Stored items from a collection
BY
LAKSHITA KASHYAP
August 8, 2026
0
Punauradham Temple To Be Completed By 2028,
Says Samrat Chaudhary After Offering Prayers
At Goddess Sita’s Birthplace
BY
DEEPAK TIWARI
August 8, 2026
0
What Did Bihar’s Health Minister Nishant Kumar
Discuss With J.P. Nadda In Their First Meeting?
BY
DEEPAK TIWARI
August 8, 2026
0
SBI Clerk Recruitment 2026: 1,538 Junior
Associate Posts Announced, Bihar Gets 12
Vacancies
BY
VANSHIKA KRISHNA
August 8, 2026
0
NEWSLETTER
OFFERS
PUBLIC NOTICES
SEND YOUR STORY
* * *
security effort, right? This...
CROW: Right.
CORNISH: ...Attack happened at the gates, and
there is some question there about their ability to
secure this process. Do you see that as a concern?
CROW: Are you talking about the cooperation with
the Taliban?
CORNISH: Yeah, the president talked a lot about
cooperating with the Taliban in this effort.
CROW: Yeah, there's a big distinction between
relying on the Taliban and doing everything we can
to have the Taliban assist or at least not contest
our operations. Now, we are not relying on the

> [What to produce]: If the word "effort" is on a line above, return that line.

> [Solved exercise]:
security effort, right? This...
cooperating with the Taliban in this effort.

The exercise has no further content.